As the 11 a.m. bell rang from the Putnam county courthouse, Greencastle residents gathered on the lawn, as they have all summer, holding signs reading “Black lives matter,” and “End racism.”
First there were four. Then throughout the next hour, about 20 mostly older, white protesters showed up holding signs and chanting.
While protests have been seen across the nation, often focusing on violent confrontations in large cities, Greencastle community members have found their own steady voice.
Do what you can, where you’re at
Following the killing of George Floyd, Kayce Kean, a young Greencastle resident who wanted to get involved, first had planned to attend larger protests in Indianapolis. Then, her boyfriend suggested that she try to affect change in her own community.
That Saturday in early June, Kean and two others came out to the square for the first of many weekly rallies in Greencastle throughout this summer. Some weeks, the crowd has had more than 100 participants.
According to Kean, the community’s reaction to the rallies have been mixed. By 11:08 a.m. a shout came from a passing car: “All lives matter.”
“The first weekend we thought we would be overwhelmed by the amount of hate,” Kean said . “[Really it's been] more positive than negative, but the negative responses are just so deeply rooted.”
For Kean the negative feedback is what makes showing up week after week so important.
“People will yell dirty things, we saw it in person,” she said as another car drove past honking with their middle finger out the window.
The honks, both supportive and negative, blend into the group’s chants led by Therno Diallo, a staff member at DePauw Athletics. “No Justice,” he shouted, “No Peace,” the crowd responded. They went on like this with different slogans for the majority of the hour. Then the Noon bell rang and Kean suggested a water break.
Across the street, quietly observing in a graphic tee that read “Papa bear,” Joseph Harris, VP of the Greencastle NAACP and CDI coordinator at DePauw, serves very much as a father figure for the protests.
In his role with NAACP, he is a mediator between protestors and Greencastle and Putnam county Police. Throughout the summer, Harris met with these organizations to work towards safe protests, and discuss issues like body cameras and protest policies.

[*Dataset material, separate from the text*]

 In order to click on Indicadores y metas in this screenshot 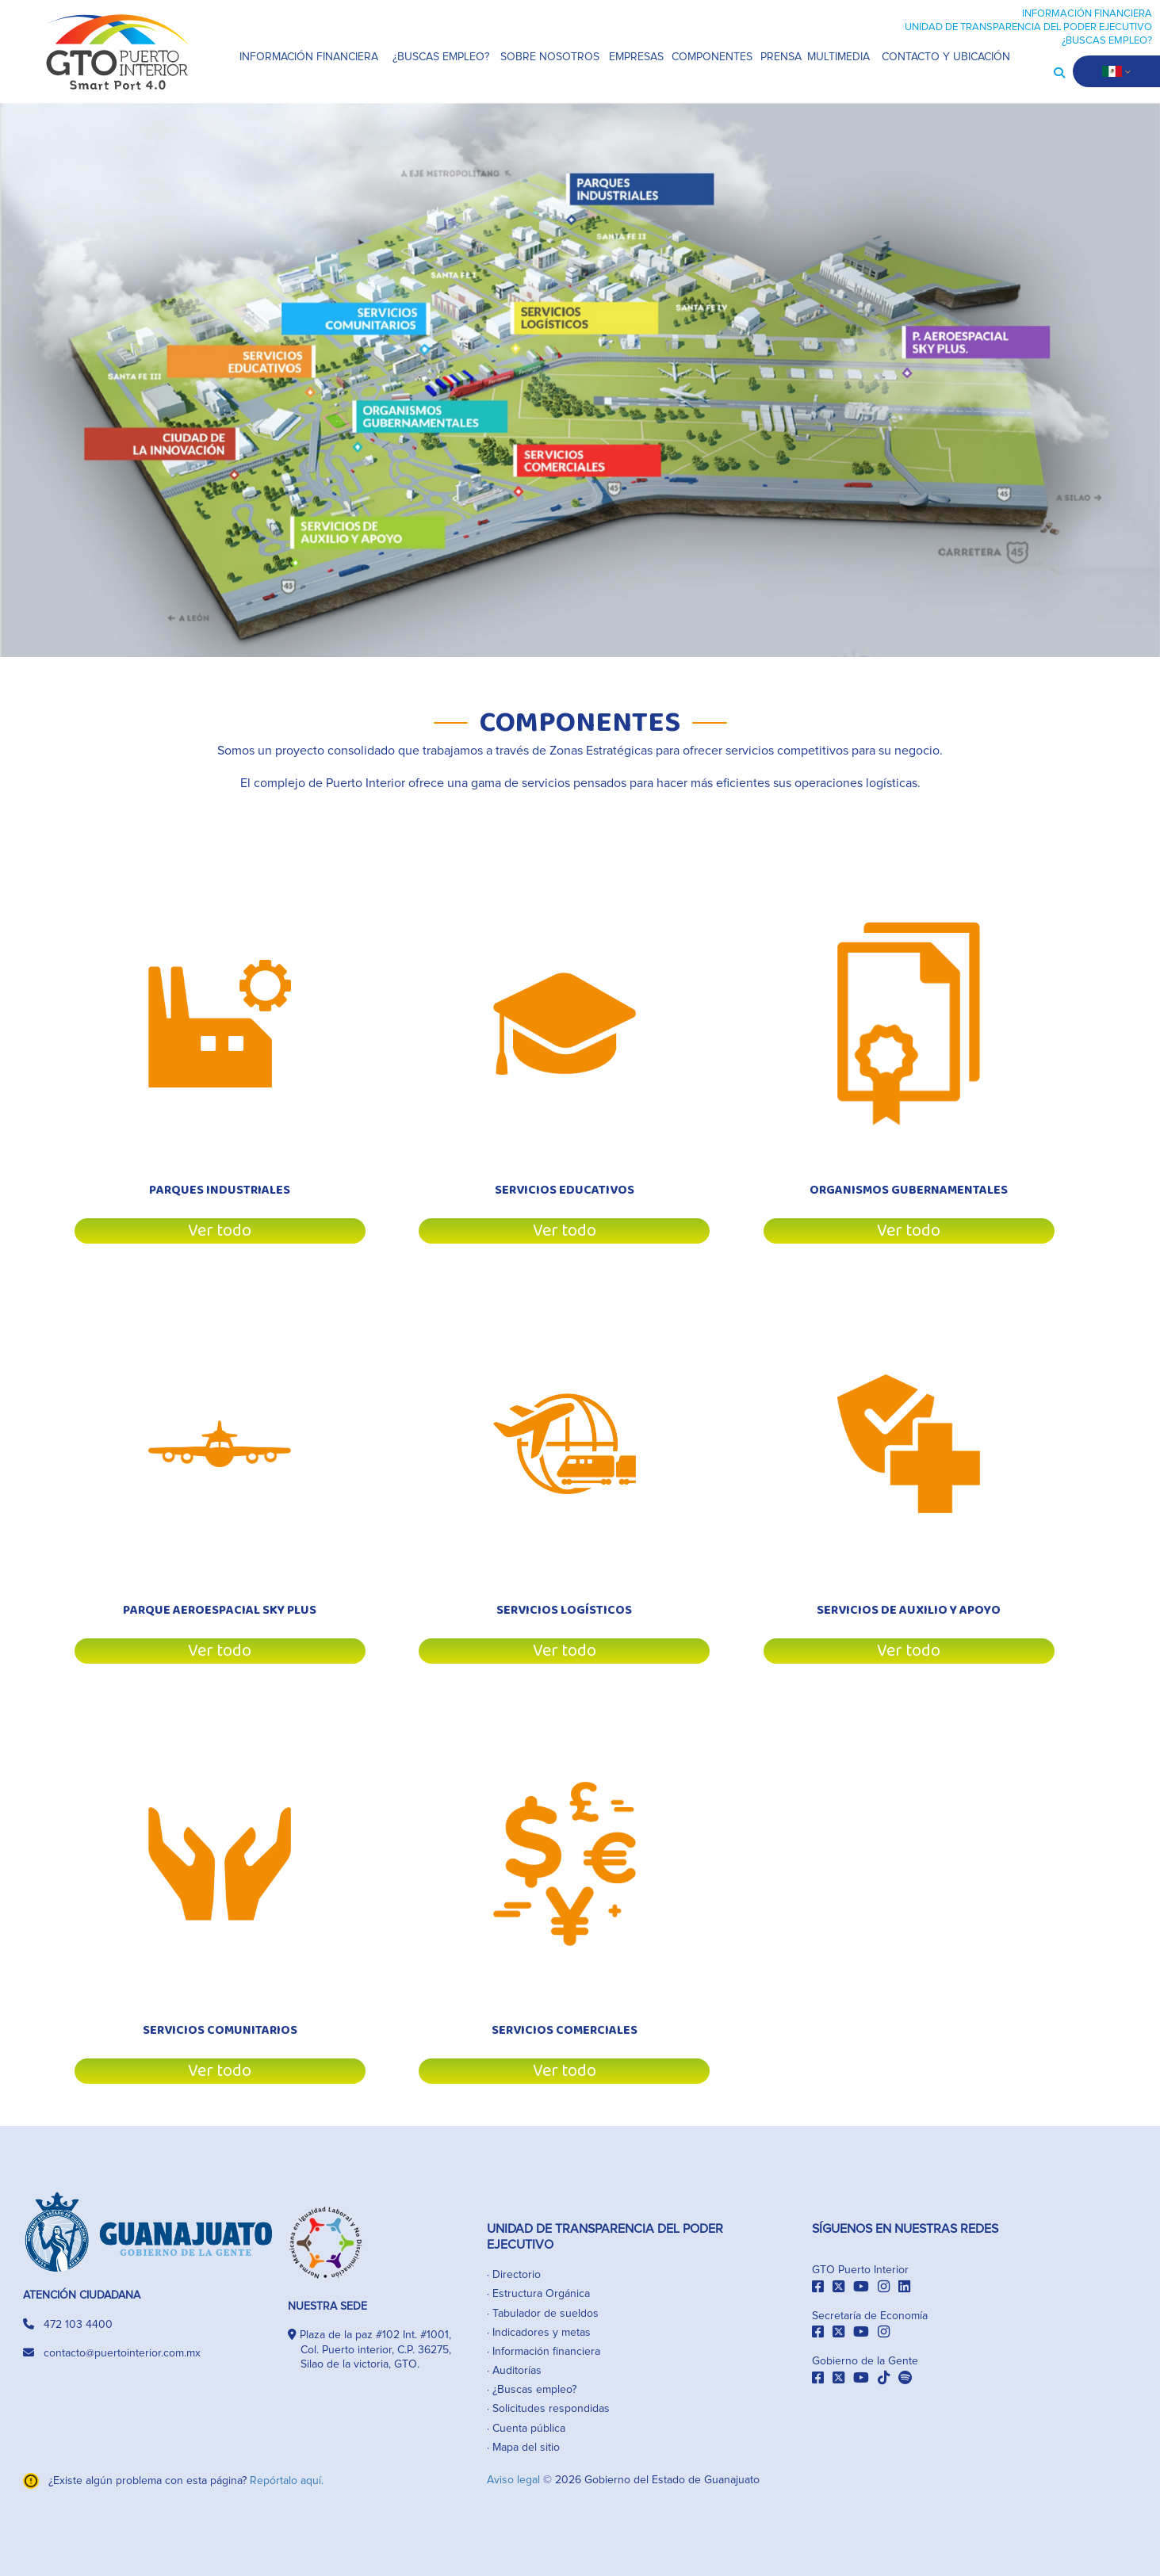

The police have been open and receptive, according to Harris, as a result a majority of the protests are directed towards the national conversation and systemic issues.
The “Townies” and the students
As the presidential election approaches Harris has noticed “the rhetoric has increased.”
Additionally, students’ return to campus focuses the divide between Greencastle, a small rural city with over 90 percent white residents, and DePauw University, a Private Liberal Arts college with about 40 percent students of color (domestic and international).
In recent years there have been several bias incidents directed towards DePauw, perpetrated by community members. For Harris, the protests serve two goals that address this: bringing awareness and bringing people to the table.
“Not everyone here is what we think they are.” Harris said referencing an elederly white man at the protest holding a sign that read: “Saying I’m not racist is part of the problem.”
With students back in Greencastle, Kean and Diallo expressed interest in getting more students involved.
“We are trying to build the bridge between townies and students,” Kean said. “Letting the students know there is a community that supports them.”
Protests will continue at the courthouse for the next two Saturdays. Additionally, a Chalk the park event at Robe Ann Park is also scheduled for Sept. 27 5-9 p.m.